In what looks like parallel evolution, we are also getting into graduate student training, as other places are. I can’t speak for anyone else, but we’re doing it because when Jan and I went around talking to faculty and asked them about it, they all pretty much said “no one is doing this.” And then they all got wistful about all the data they’ve lost to their graduate students leaving messes behind them! So this summer I’m inaugurating a one-week, one-credit data-management bootcamp in Madison and Milwaukee. I’m glad Christine’s been getting standing-room-only, that’s great, but I haven’t. Frankly, this course may not make for lack of enrollment. I’ll let you know, and if it doesn’t go this time, I’ll try again next year.

I also have an enterprising SLIS student who’s also a Ph.D in chemistry who’s doing an info-literacy practicum this fall. All our info-lit practicums include a special-project component; she’s planning to help develop more data-curation materials. What’s not to like?

While I’m at it, I want to give a shout-out to the amazing people who have volunteered their time to Research Data Services. This is a pretty small, very brave group of people manufacturing serendipity with Jan and me. Note well, you cannot raid these people; I need them! Oh, except my students; them I cordially invite you to hire out from under me.

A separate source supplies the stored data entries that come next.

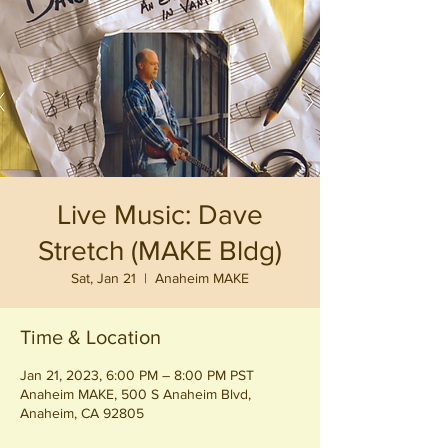
Live Music: Dave
Stretch (MAKE Bldg)
Sat, Jan 21
  |  
Anaheim MAKE
Time & Location
Jan 21, 2023, 6:00 PM – 8:00 PM PST
Anaheim MAKE, 500 S Anaheim Blvd,
Anaheim, CA 92805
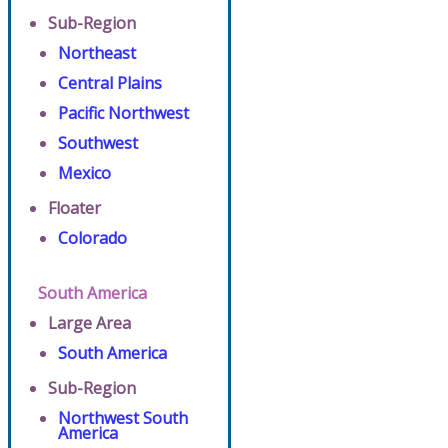
Sub-Region
Northeast
Central Plains
Pacific Northwest
Southwest
Mexico
Floater
Colorado
South America
Large Area
South America
Sub-Region
Northwest South
America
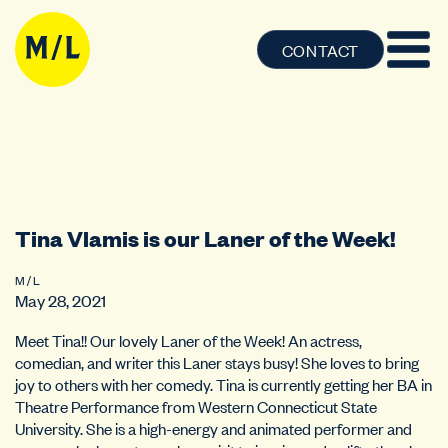
CONTACT
Tina Vlamis is our Laner of the Week!
M / L
May 28, 2021
Meet Tina!! Our lovely Laner of the Week! An actress,
comedian, and writer this Laner stays busy! She loves to bring
joy to others with her comedy. Tina is currently getting her BA in
Theatre Performance from Western Connecticut State
University. She is a high-energy and animated performer and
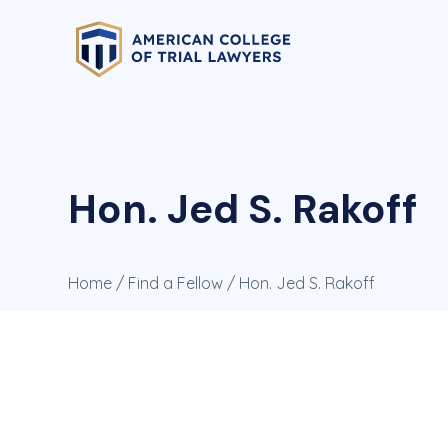
Hon. Jed S. Rakoff
Home
/
Find a Fellow
/ Hon. Jed S. Rakoff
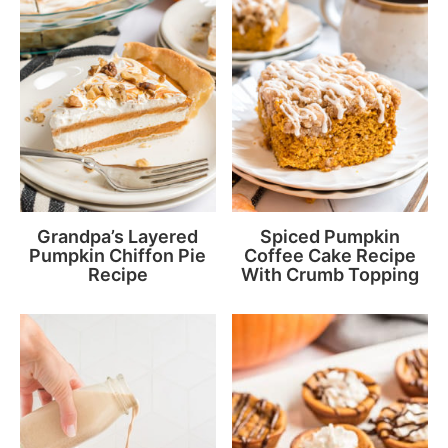
Grandpa’s Layered
Spiced Pumpkin
Pumpkin Chiffon Pie
Coffee Cake Recipe
Recipe
With Crumb Topping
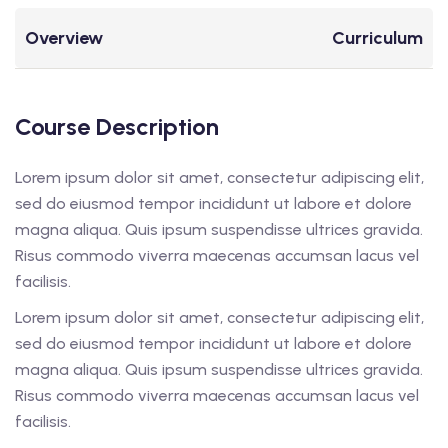
Overview
Curriculum
Course Description
Lorem ipsum dolor sit amet, consectetur adipiscing elit,
sed do eiusmod tempor incididunt ut labore et dolore
magna aliqua. Quis ipsum suspendisse ultrices gravida.
Risus commodo viverra maecenas accumsan lacus vel
facilisis.
Lorem ipsum dolor sit amet, consectetur adipiscing elit,
sed do eiusmod tempor incididunt ut labore et dolore
magna aliqua. Quis ipsum suspendisse ultrices gravida.
Risus commodo viverra maecenas accumsan lacus vel
facilisis.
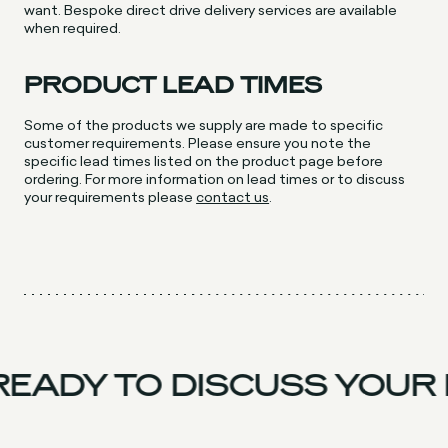
want. Bespoke direct drive delivery services are available
when required.
PRODUCT LEAD TIMES
Some of the products we supply are made to specific
customer requirements. Please ensure you note the
specific lead times listed on the product page before
ordering. For more information on lead times or to discuss
your requirements please
contact us
.
EADY TO DISCUSS YOUR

  • Co-leads: Jan Cheetham, Dorothea Salo
  • Librarians: Allan Barclay, Rebecca Holz (–2011), Keely Merchant, Ryan Schryver, Cindy Severt, Amanda Werhane (–2012)
  • IT professionals: Bruce Barton, Brad Leege (–2011) (Honorable mention: security consultant Allen Monette)
  • Others: Nancy Wiegand, Leah Ujda, Alan Wolf
  • Students: Kristin Briney, Andrew Johnson (–2011), David McHugh, Caroline Meikle, Jason Palmer, and all my digital-curation students

And where are we now, after all of that? Well, honestly, Research Data Services is still a nest of baby birds. We have no administrative home (though one has been kinda-sorta promised to us), the campus-IT half of the sketch is being funded one year at a time, we’re hearing disapproving rumbles from some top brass at the library, the CIO who started the strategic-planning process that led to our creation has left… so we’re hungry and we could die of neglect pretty easily. Or some big campus power or initiative could grab us out of the nest, rip us into bloody bits, and eat us, and we’ve had a few lately who are looking at us funny. So we’re trying to learn to fly. What else can we do?

You were expecting howling triumphalism? You invited the wrong speaker for that, sorry. I don’t know how this is going to turn out. “Badly” is a distinct possibility.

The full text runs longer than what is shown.